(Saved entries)
++++++++++++++++++++

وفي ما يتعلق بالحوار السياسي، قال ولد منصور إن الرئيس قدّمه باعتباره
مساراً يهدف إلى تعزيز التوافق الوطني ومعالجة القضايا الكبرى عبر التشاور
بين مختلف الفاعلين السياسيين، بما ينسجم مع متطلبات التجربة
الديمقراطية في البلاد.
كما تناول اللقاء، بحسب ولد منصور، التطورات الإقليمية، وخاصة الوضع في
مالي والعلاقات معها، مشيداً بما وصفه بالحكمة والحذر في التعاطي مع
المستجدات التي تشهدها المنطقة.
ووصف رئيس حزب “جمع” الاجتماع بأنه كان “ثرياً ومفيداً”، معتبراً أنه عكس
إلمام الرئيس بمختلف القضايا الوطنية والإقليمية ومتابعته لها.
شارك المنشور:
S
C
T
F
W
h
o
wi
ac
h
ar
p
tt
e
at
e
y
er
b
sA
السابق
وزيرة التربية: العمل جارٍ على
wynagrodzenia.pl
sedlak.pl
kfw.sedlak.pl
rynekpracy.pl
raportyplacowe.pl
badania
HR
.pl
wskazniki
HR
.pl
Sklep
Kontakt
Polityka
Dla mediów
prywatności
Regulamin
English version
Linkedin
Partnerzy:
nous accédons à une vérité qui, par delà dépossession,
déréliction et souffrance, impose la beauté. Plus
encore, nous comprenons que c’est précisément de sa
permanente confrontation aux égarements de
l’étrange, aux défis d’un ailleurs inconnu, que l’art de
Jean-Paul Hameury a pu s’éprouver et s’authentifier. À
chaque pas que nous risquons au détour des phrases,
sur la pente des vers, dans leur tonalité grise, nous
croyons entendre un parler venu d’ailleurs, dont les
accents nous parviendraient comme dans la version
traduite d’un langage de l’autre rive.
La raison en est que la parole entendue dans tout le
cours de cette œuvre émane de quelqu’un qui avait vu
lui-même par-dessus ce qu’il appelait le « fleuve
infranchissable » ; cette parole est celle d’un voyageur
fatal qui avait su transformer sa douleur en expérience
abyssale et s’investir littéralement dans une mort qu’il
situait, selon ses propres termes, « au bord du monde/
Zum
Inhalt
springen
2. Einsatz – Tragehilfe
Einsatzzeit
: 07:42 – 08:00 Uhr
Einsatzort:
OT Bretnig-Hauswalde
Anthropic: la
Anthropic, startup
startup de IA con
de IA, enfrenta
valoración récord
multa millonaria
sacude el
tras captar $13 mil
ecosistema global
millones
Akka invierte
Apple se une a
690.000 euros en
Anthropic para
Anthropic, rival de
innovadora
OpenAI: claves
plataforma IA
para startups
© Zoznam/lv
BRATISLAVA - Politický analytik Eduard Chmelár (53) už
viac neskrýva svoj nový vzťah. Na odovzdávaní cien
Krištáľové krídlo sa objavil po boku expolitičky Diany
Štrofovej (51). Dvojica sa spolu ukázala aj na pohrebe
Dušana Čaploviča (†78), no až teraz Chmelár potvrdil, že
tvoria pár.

++++++++++++++++++++

**Exercise details:**
Write out the lines above exactly, but only from the one containing "La raison en" through the last one.

**Your solution:**
La raison en est que la parole entendue dans tout le
cours de cette œuvre émane de quelqu’un qui avait vu
lui-même par-dessus ce qu’il appelait le « fleuve
infranchissable » ; cette parole est celle d’un voyageur
fatal qui avait su transformer sa douleur en expérience
abyssale et s’investir littéralement dans une mort qu’il
situait, selon ses propres termes, « au bord du monde/
Zum
Inhalt
springen
2. Einsatz – Tragehilfe
Einsatzzeit
: 07:42 – 08:00 Uhr
Einsatzort:
OT Bretnig-Hauswalde
Anthropic: la
Anthropic, startup
startup de IA con
de IA, enfrenta
valoración récord
multa millonaria
sacude el
tras captar $13 mil
ecosistema global
millones
Akka invierte
Apple se une a
690.000 euros en
Anthropic para
Anthropic, rival de
innovadora
OpenAI: claves
plataforma IA
para startups
© Zoznam/lv
BRATISLAVA - Politický analytik Eduard Chmelár (53) už
viac neskrýva svoj nový vzťah. Na odovzdávaní cien
Krištáľové krídlo sa objavil po boku expolitičky Diany
Štrofovej (51). Dvojica sa spolu ukázala aj na pohrebe
Dušana Čaploviča (†78), no až teraz Chmelár potvrdil, že
tvoria pár.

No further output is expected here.